Everything of course depends on the freshness of your greens; wilted, old kale and spinach are awful. So we choose to plant them in our garden; two of the easiest veggies to grow in the patch.
Just make sure you keep your hens out; they need the lutein in dark-green leafy vegetables even more than we do. A blind chicken will very soon be a dead bird.
We've heard it so many times before how starches, and particularly those that have been refined, add the inches onto our girths, in all the wrong-places; even potato alas.
The trick is to lower the glycemic index so the sugars are released more slowly in the digestive-system; you do that by adding fat and protein. In this instance, we use olive oil, cream and feta cheese in our kale and spinach sauce.
You can also cool the starch overnight and then reheat it; this is known as retrogradation.
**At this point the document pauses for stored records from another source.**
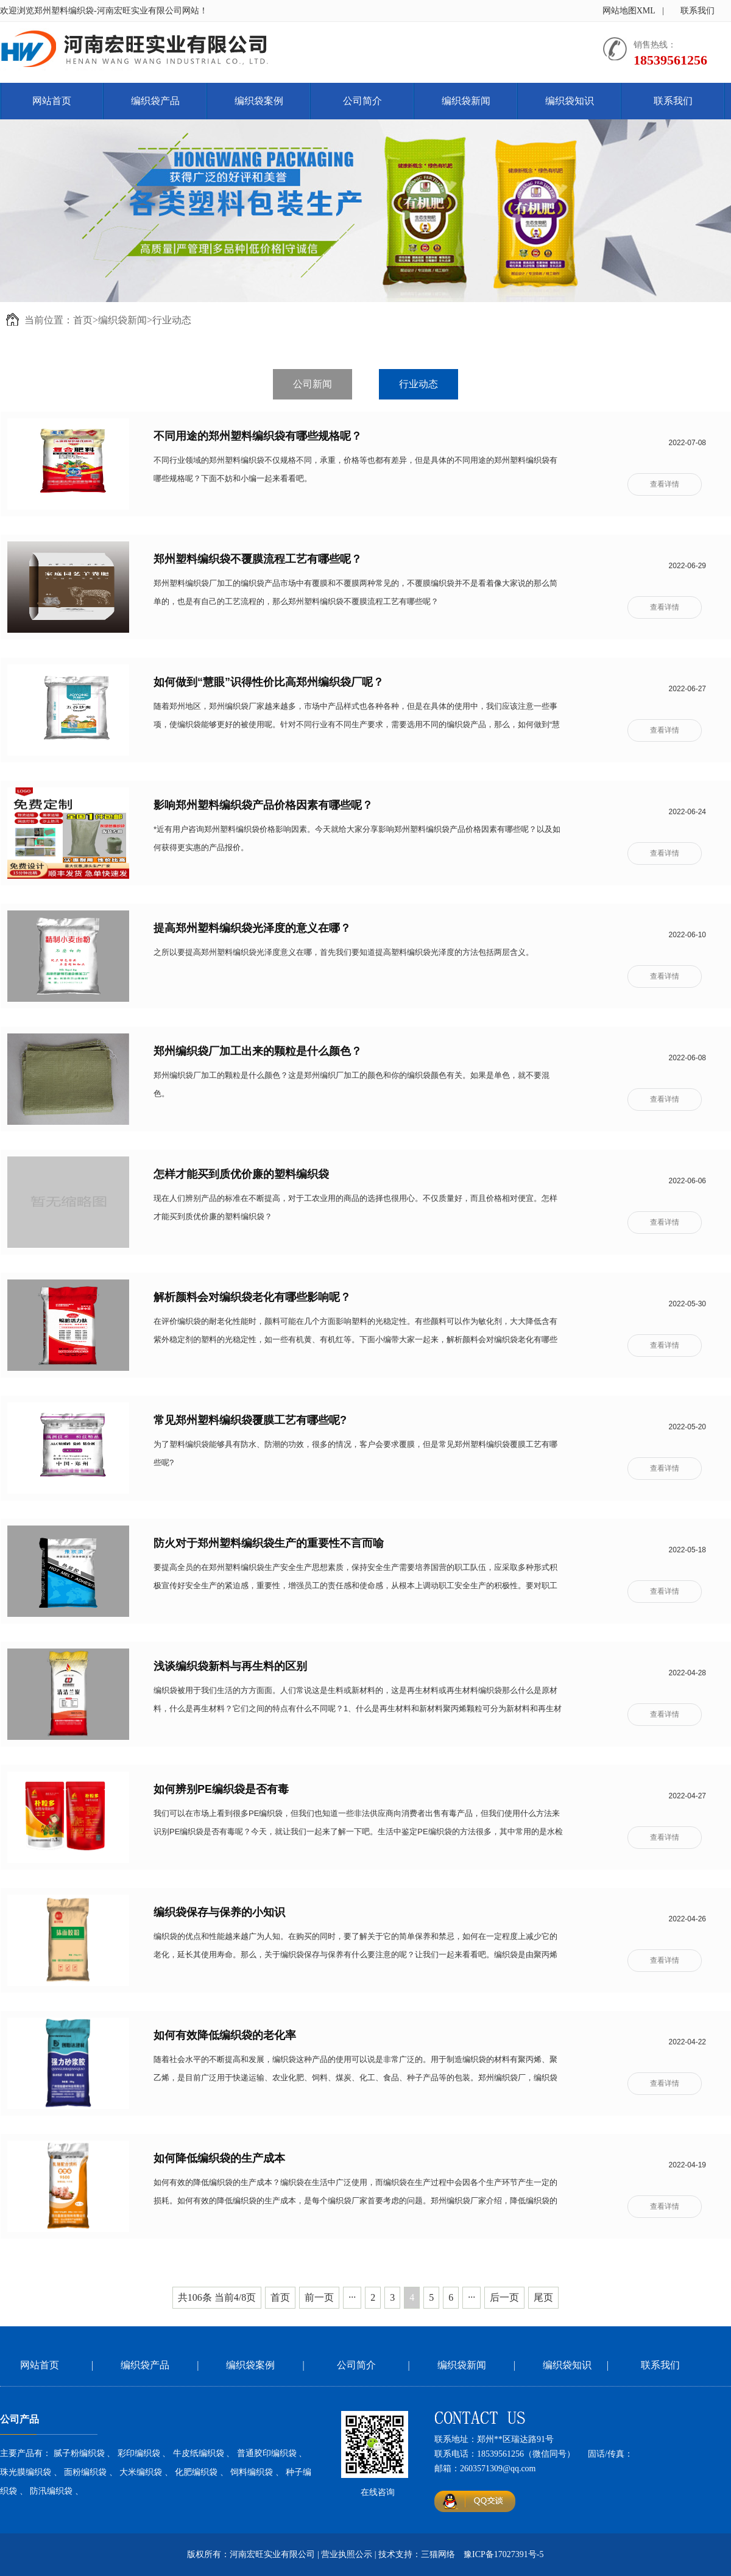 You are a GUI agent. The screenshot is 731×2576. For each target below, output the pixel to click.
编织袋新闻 (466, 101)
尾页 (543, 2297)
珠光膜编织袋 (25, 2472)
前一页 (319, 2297)
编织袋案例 (259, 101)
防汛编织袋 (51, 2491)
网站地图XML (628, 10)
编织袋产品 (155, 101)
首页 (83, 320)
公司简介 (362, 101)
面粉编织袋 (85, 2472)
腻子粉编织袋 (79, 2453)
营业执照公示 (346, 2554)
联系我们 (697, 10)
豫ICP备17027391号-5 (503, 2554)
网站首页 (51, 101)
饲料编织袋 (251, 2472)
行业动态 (171, 320)
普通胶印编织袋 (267, 2453)
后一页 (504, 2297)
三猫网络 (438, 2554)
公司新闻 (312, 384)
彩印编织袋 (139, 2453)
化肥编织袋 (196, 2472)
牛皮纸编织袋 (198, 2453)
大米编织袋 (140, 2472)
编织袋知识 (569, 101) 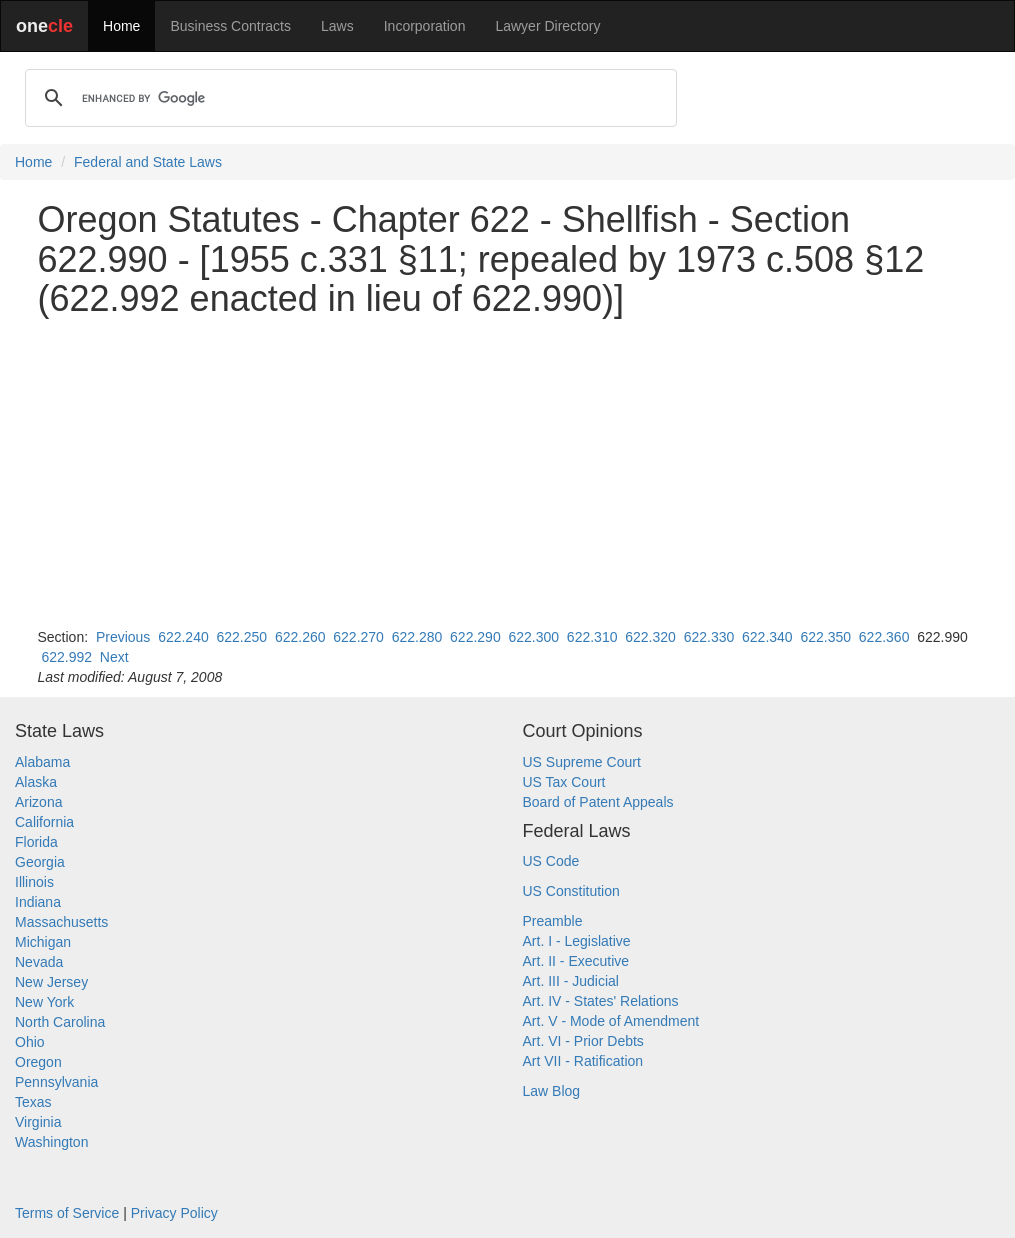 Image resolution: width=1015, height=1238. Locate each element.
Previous (123, 637)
The structure changes making it more difficult for the enzymes in your gut to reach the carbohydrate chains, slowing the release of the offending glucose-molecules.
Whole grains and retrograded-starches are good for us; those that are refined make us fat. You can be sure that a commercial kale and spinach sauce would have sugar added too; extra salt and preservatives too.
Instead we use a touch of natural-honey; interestingly despite the simple sugars it has a low GI.
Use your kale and spinach sauce to lower the glycemic index of your whole-grain toast, mashed potato or pasta.
Keep the glycemic-load down by always limiting your helpings of starches; too much of a good thing just isn't beneficial.
You've read that enjoying seven or more coloured foods every day lowers the all-risk of death and disease by a massive 33pc. This five minute kale and spinach sauce already provides four.
It is interesting that natural honey that is unprocessed will not spike your blood-glucose[1]; it has a low glycemic index, with a few exceptions that contain a sugar called melezitose.
There are at least three phytochemicals in your green leafy vegetables that are absolutely essential to prevent age-onset blindness and cataracts.
One of them is L-dopa so we often would pour this kale and spinach sauce over broad beans on toast, sometimes with an egg.
Our kale and spinach sauce wouldn't look so good on the menu at Beau-Contantia but for sheer nutrition and flavour it makes for an astonishingly tasty breakfast.
For starters we had it this morning with freshly-ground 100pc unrefined mealie meal porridge; a breakfast like this stays with you for the whole day. Have no fear of truly whole grains, but they are hard to get.
Kale and spinach sauce can be made literally in five-minutes.